Colpite anche madre e zia

Gaia sapeva già che cosa la aspettava: «A quel punto c’ero già passata due volte, con mia madre e con mia zia. Questo mi ha aiutato a orientarmi tra le diverse possibilità di cura. Ho scelto la mastectomia, un intervento più invasivo dell’asportazione del quadrante che mi consigliavano inizialmente i medici, per allontanare il rischio di una recidiva. Ho preferito una chemioterapia più aggressiva ma senza le sostanze che potevano condurre alla neuropatia, un effetto collaterale che ha provocato a mia madre una paralisi progressiva, con effetti devastanti. Ho due bambini piccoli, Viola frequenta la seconda media e Luca la quarta elementare. Fin da quando ho scoperto la malattia, il mio primo pensiero sono stati loro, mi atterriva l’idea di lasciarli da soli. Ho preferito che non sapessero nulla. Nei giorni dell’intervento, che mi ha causato una profonda ferita emotiva oltre che fisica, ho giustificato l’assenza con un viaggio di lavoro. Mi è costato fatica e ho versato molte lacrime, ma in quel periodo temevo che condividere il dolore lo trasformasse in un boomerang».

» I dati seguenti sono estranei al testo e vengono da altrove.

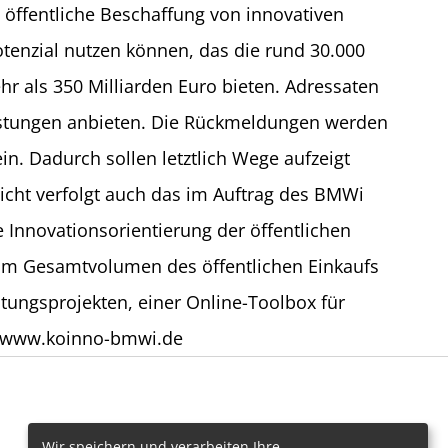
e öffentliche Beschaffung von innovativen
otenzial nutzen können, das die rund 30.000
r als 350 Milliarden Euro bieten. Adressaten
eistungen anbieten. Die Rückmeldungen werden
n. Dadurch sollen letztlich Wege aufzeigt
icht verfolgt auch das im Auftrag des BMWi
Innovationsorientierung der öffentlichen
 am Gesamtvolumen des öffentlichen Einkaufs
ungsprojekten, einer Online-Toolbox für
n: www.koinno-bmwi.de
Wir speichern und verarbeiten Ihre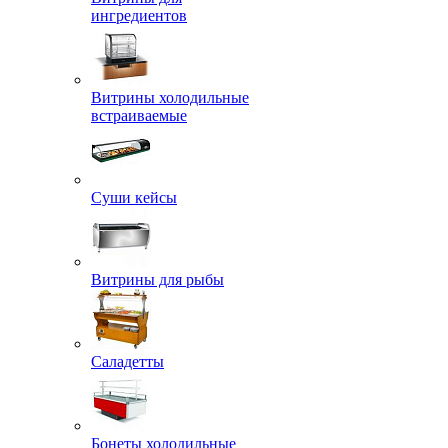
ингредиентов
Витрины холодильные
встраиваемые
Суши кейсы
Витрины для рыбы
Саладетты
Бонеты холодильные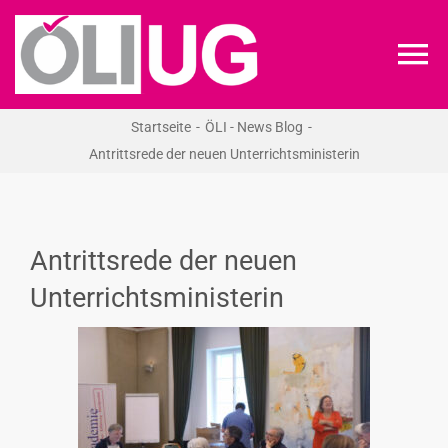
Zum
Inhalt
To
springen
Na
Startseite
ÖLI - News Blog
ÖLI-UG
Antrittsrede der neuen Unterrichtsministerin
KREIDEKREIS
Antrittsrede der neuen
NEWS
Unterrichtsministerin
RECHT
VERANSTALTUNGEN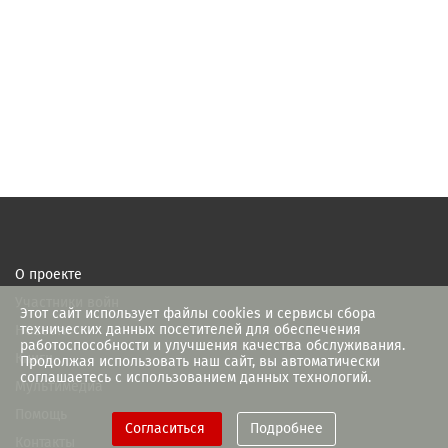
О проекте
Участники войн
Этот сайт использует файлы cookies и сервисы сбора
технических данных посетителей для обеспечения
Новости
работоспособности и улучшения качества обслуживания.
Книги
Продолжая использовать наш сайт, вы автоматически
соглашаетесь с использованием данных технологий.
Мультимедиа
Помощь
Согласиться
Подробнее
Контакты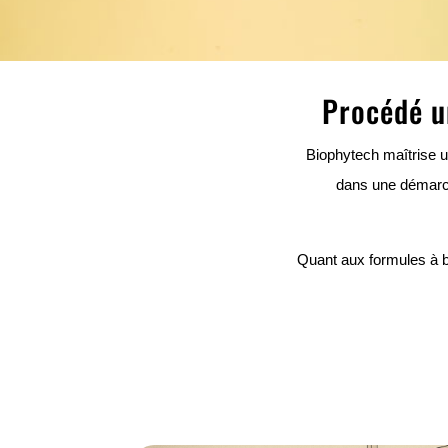
Procédé u
Biophytech maîtrise u
dans une démarch
Quant aux formules à b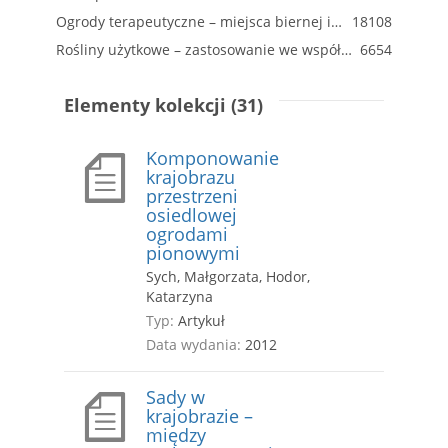
Ogrody terapeutyczne – miejsca biernej i czynnej „zielonej terapii”
18108
Rośliny użytkowe – zastosowanie we współczesnej architekturze krajobrazu
6654
Elementy kolekcji (31)
Komponowanie
krajobrazu
przestrzeni
osiedlowej
ogrodami
pionowymi
Sych, Małgorzata, Hodor,
Katarzyna
Typ:
Artykuł
Data wydania:
2012
Sady w
krajobrazie –
między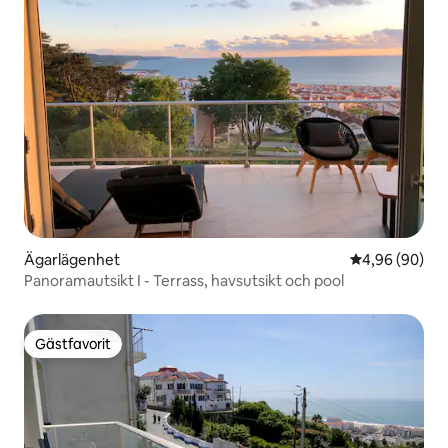
Ägarlägenhet
4,96 av 5 i g
4,96 (90)
Panoramautsikt I - Terrass, havsutsikt och pool
Gästfavorit
Gästfavorit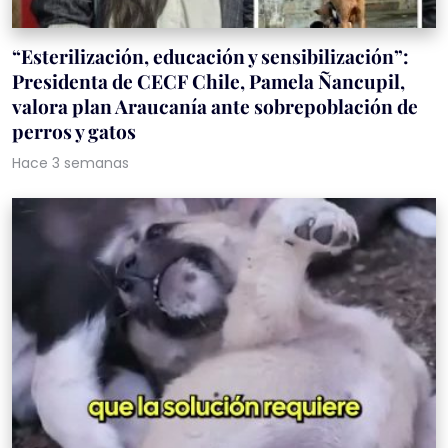
“Esterilización, educación y sensibilización”:
Presidenta de CECF Chile, Pamela Ñancupil,
valora plan Araucanía ante sobrepoblación de
perros y gatos
Hace 3 semanas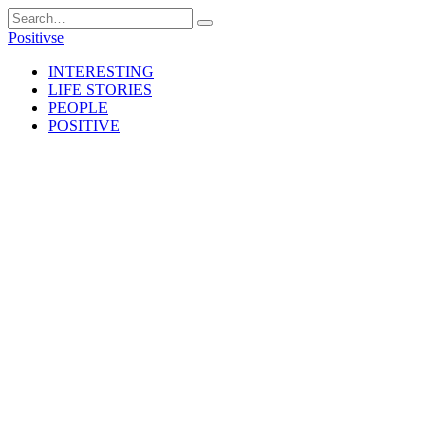
Skip
Search
to
for:
Positivse
content
INTERESTING
LIFE STORIES
PEOPLE
POSITIVE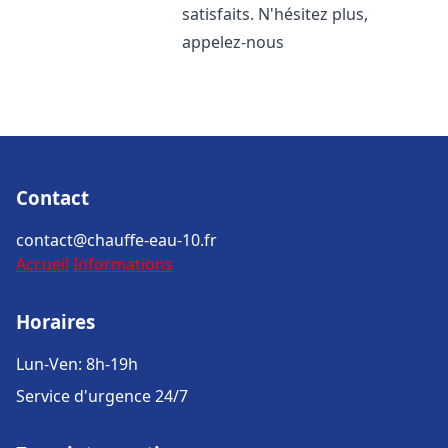
satisfaits. N'hésitez plus,
appelez-nous
Contact
contact@chauffe-eau-10.fr
Accueil
Informations
Horaires
Lun-Ven: 8h-19h
Service d'urgence 24/7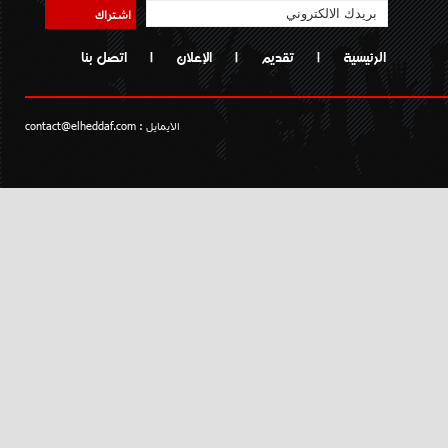
اشتراك
الرئيسية
|
تقديم
|
الإعلان
|
اتصل بنا
الايمايل :
contact@elheddaf.com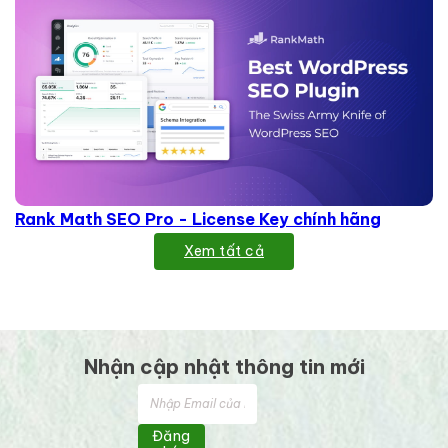
Rank Math SEO Pro - License Key chính hãng
Xem tất cả
Nhận cập nhật thông tin mới
Đăng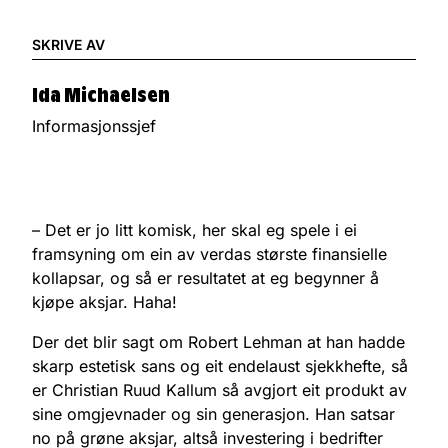
SKRIVE AV
Ida Michaelsen
Informasjonssjef
– Det er jo litt komisk, her skal eg spele i ei
framsyning om ein av verdas største finansielle
kollapsar, og så er resultatet at eg begynner å
kjøpe aksjar. Haha!
Der det blir sagt om Robert Lehman at han hadde
skarp estetisk sans og eit endelaust sjekkhefte, så
er Christian Ruud Kallum så avgjort eit produkt av
sine omgjevnader og sin generasjon. Han satsar
no på grøne aksjar, altså investering i bedrifter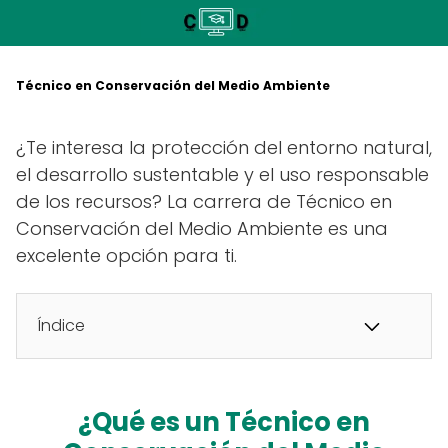
Saltar
al
contenido
Técnico en Conservación del Medio Ambiente
¿Te interesa la protección del entorno natural,
el desarrollo sustentable y el uso responsable
de los recursos? La carrera de Técnico en
Conservación del Medio Ambiente es una
excelente opción para ti.
Índice
¿Qué es un Técnico en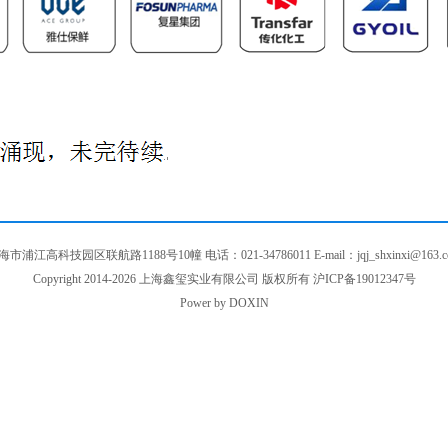
海市浦江高科技园区联航路1188号10幢 电话：021-34786011 E-mail：jqj_shxinxi@163.c
Copyright 2014-2026 上海鑫玺实业有限公司 版权所有
沪ICP备19012347号
Power by
DOXIN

È stata dura trovare la forza di reagire: «Sono da sempre una portatrice sana di allegria. Dover portare notizie negative mi ha moralmente distrutto. Ero piena di sensi di colpa. Tornando poi col pensiero a quel periodo, ricordo che prima della diagnosi ero un po’ affaticata, sempre di corsa, stressata, incastrata nei ritmi quotidiani».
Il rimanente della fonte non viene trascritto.